Unterricht als Abenteuer

„Wissen wächst. Der Lehrer ist nicht dazu da, den Stoff zu vermitteln. Seine Aufgabe besteht vielmehr darin, zwischen Schülern und Wissen zu vermitteln“, so Martin Kramers didaktisches Credo. Für ihn hat diese Interaktion zwischen Schülern und Wissen einen Namen: Forschen. Er beruft sich dabei auf Célestin Freinet „Wirklich wichtig ist nicht das Wissen, sind nicht einmal die Entdeckungen: Wichtig ist das Forschen.“
Martin Kramers erlebnispädagogisches Konzept von Unterricht als Abenteuer vermittelt Schülern handlungsorientiert, erlebnisbasiert und gruppendynamisch, wie sie mathematische Strukturen erkennen und verstehen können. Spielfreude, Kooperation und Persönlichkeitsentwicklung sind dabei die Eckpfeiler seiner konstruktivistischen Didaktik.
Neben theoretischem Wissen zu Lernumgebungen und Kommunikationsmodellen für das soziale System Unterricht, ging es für die über dreißig Lehrkräfte an diesem Tag in Speyer sehr schnell auch zum „selbst erleben“ über – denn die Praxis ist die Königin.
Man konnte u.a. in verschiedenen Praxisübungen die eigene Wahrnehmung überprüfen, sein Bewußtsein schärfen und kommunikationspsychologische Wirkungen erleben.
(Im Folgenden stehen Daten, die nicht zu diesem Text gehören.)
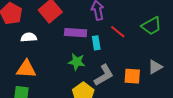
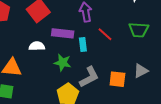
green trapezoid: (151, 26) -> (139, 30), turned 30
white semicircle: (29, 37) -> (37, 46), moved

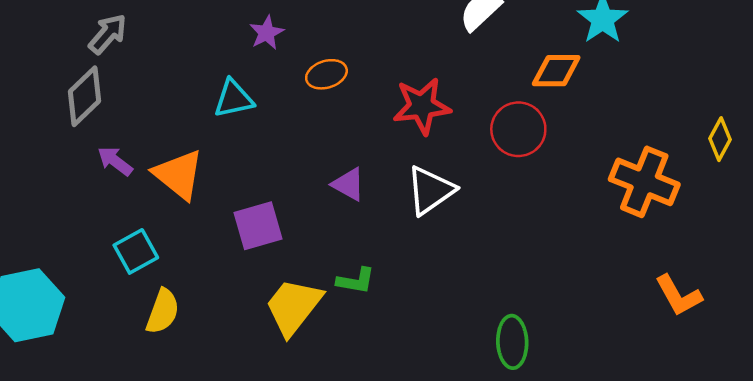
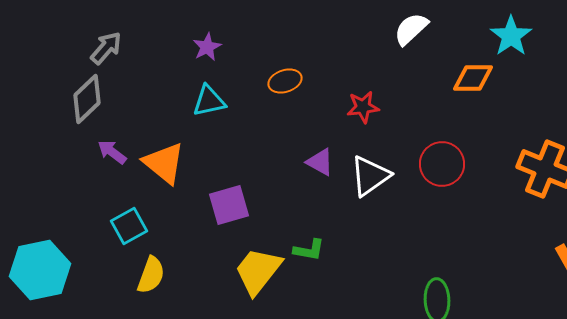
purple star: (267, 33) -> (207, 47), moved
red star: (422, 106) -> (363, 107), size x0.7
red circle: (518, 129) -> (442, 164), moved
purple triangle: (348, 184) -> (320, 162), moved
Über unterschiedliche Materialien hat Martin Kramer gezeigt, dass der Empfänger sich seine Wirklichkeit immer wieder neu konstruiert und so entscheidet, was wirklich ist. So machen es auch die Schüler jeden Tag im Unterricht – sie entscheiden, was gelehrt wurde, was bei ihnen angekommen ist.
In neun Gruppen haben die Lehrer mit Hilfe von Streichholzschachteln Gleichungen aufgestellt und gelöst. Und anschließend konstruktiv über die richtige Lösung diskutiert. Dabei war Martin Kramer wichtig, was Gruppenarbeit bedeutet – gerade auch in einer Schulklasse: „Die Gruppe schafft Leistungen, die ein Einzelner niemals hinbekommen hätte“.
Martin Kramer ist 1973 geboren, Vater, Autor zahlreicher Publikationen (u.a. „Mathematik als Abenteuer“, „Das Geheimnis der Analysis“), Referent, Lehrer und seit 2012 Leiter der Didaktik der Mathematik an der Universität Freiburg.
2015 erhielt er den Robert-Boyle-Preis MNU für das Konzept „Unterricht als Abenteuer“.
Von 2013 – 2017 hat er eine Zusatzausbildung in Kommunikationspsychologie (Schulz von Thun Institut) absolviert.